Она отодвинулась от меня, сухо сказав:

— По глазам вижу… Нет, зря говорить я не согласна… Мы сидим на дубовой суковатой колоде, почерневшей от сырости; женщина хлопает ладонью по ней.

— Богато живут казаки, а не нравится мне как…

— Что — не нравится?

— Скушно будто. Всего-много, а — скушно…

Не сдержав жалости к ней, я тихонько сказал:

— И тебе скучно будет — не найдёшь ты чего ищешь, я думаю…

Она отрицательно качает головой.

— Бабе скучать некогда. У ней такой оборот жизни: то — ребёнка хочет, то — нянчит его… одного вынянчипа — другой готов. Весна да осень, а зима с летом мимо идут.

Приятно было смотреть в её задумчивое лицо; конечно, хотелось крепко обнять её, но — лучше уйти поскорее в тихую пустынную степь и, унося с собою воспоминание об этой женщине, шагать одиноко по твёрдой дороге к серебряной стене утонувших в небе гор, к чёрным ущельям, разинувшим на степь свои глубокие прохладные пасти. А уйти — нельзя, паспорт отобран казаками.

— Ты сам-то — чего ищешь? — вдруг спросила она, снова подвинувшись ко мне.

— Ничего. Просто смотрю, как люди живут.

— Одинокий?

— Да.

— Как я всё равно. Сколько на свете одиноких-то… господи!

Волы просыпаются и тихонько мычат, напоминая звук волынки, на которой играет, где-то далеко, слепой старик. Сонный сторож неверной рукой четырежды ударил в колокол, два раза — тихо, один — очень громко и сердито, так, что медь взвизгнула, и снова — тихо, чуть коснувшись певучей меди железным языком.

— Как же люди-то живут?

— Плохо.

— Да-а. И я вижу это — плохо. Мы долго молчим, потом она говорит тихонько:

— Вот — светает, а я — глаз не сомкнула, и — часто это со мной… Задумаюсь про всё, задумаюсь… будто я одна на земле, и всё надобно мне одной устроить по-новому-то.

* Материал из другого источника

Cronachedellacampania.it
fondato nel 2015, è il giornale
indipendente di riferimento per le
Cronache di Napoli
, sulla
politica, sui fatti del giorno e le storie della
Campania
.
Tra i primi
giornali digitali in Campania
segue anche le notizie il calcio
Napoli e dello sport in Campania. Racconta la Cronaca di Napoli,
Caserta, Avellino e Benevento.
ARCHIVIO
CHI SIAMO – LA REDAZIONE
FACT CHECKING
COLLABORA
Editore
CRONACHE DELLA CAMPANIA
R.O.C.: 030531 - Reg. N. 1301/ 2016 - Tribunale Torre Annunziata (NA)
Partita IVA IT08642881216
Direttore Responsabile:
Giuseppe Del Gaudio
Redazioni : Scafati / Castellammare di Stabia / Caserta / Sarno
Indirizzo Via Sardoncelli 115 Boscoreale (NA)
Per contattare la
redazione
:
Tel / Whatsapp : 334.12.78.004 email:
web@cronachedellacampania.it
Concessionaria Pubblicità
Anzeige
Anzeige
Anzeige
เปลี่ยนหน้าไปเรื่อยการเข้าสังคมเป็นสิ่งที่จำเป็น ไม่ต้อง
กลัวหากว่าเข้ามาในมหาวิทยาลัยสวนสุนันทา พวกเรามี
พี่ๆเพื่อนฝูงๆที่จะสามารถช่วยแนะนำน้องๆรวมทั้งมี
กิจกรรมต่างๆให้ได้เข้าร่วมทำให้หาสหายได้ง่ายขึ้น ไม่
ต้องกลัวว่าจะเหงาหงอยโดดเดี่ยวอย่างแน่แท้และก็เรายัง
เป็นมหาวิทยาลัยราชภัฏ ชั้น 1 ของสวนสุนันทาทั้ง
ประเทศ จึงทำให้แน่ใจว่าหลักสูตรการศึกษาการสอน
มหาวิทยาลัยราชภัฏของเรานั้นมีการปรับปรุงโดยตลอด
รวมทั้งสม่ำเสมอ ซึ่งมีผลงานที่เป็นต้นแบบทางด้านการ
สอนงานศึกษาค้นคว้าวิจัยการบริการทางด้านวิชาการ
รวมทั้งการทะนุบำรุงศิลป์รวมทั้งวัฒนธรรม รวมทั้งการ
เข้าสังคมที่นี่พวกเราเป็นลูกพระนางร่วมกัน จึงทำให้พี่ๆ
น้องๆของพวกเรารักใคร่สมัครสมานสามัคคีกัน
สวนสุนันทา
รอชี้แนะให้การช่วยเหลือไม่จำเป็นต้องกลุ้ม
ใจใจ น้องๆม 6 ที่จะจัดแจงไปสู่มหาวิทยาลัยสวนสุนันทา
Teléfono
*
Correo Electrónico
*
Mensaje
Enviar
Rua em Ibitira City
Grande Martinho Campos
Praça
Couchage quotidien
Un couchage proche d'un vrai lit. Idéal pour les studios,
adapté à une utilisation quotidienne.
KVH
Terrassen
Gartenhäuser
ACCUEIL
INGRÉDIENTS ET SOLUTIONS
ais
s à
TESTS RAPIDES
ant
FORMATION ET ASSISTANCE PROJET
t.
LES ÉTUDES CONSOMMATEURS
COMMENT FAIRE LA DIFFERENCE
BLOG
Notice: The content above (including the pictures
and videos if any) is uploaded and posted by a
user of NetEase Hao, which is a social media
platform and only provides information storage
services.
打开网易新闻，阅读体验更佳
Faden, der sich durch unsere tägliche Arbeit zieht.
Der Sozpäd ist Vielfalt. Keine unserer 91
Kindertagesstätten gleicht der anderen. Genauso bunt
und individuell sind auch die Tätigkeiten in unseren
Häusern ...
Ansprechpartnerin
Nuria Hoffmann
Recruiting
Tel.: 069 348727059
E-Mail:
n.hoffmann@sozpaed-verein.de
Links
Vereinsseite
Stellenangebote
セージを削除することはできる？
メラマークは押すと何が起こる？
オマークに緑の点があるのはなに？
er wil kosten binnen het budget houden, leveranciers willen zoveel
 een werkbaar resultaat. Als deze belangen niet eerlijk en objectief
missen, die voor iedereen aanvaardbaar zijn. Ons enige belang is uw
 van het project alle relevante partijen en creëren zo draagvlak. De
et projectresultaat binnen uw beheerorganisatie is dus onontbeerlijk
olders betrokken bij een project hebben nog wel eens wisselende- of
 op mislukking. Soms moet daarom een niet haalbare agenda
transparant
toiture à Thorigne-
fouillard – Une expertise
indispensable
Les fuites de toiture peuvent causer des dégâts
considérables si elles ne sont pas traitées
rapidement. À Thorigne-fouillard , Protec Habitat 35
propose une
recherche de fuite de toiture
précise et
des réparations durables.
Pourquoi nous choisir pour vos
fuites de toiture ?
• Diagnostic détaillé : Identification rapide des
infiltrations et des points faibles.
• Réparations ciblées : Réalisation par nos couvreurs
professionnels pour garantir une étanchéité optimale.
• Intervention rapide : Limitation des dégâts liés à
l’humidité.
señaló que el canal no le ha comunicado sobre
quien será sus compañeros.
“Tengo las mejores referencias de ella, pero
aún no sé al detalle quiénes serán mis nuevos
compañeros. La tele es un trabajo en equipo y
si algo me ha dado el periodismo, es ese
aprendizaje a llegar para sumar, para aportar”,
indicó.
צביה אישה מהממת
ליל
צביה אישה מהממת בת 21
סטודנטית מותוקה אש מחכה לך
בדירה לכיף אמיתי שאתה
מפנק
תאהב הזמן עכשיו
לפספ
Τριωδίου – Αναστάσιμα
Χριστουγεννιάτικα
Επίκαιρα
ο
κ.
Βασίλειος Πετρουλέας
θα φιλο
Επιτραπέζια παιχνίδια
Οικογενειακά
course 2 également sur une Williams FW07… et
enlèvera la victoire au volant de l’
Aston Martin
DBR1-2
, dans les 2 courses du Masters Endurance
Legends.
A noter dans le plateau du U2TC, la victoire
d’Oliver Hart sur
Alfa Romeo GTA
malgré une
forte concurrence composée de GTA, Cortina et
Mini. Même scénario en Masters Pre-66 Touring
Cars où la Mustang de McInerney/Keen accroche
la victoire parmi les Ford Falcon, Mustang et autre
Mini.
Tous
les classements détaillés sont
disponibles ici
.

— Недостойно себя живут люди, в безгласии и ничтожестве, в неисчислимых обидах нищеты и глупости, — говорю я, забываясь, и горячо исчисляю всё виденное мною тёмное, постыдное, мучительное. — Гляди — ты с добром идёшь к человеку, свободу свою, силу готова ему за дружбу отдать, а он этого не понимает, и — как его обвинить? Кто показывал ему доброе?

Она положила руку на плечо мне и смотрит прямо в глаза, немножко приоткрыв красивый рот.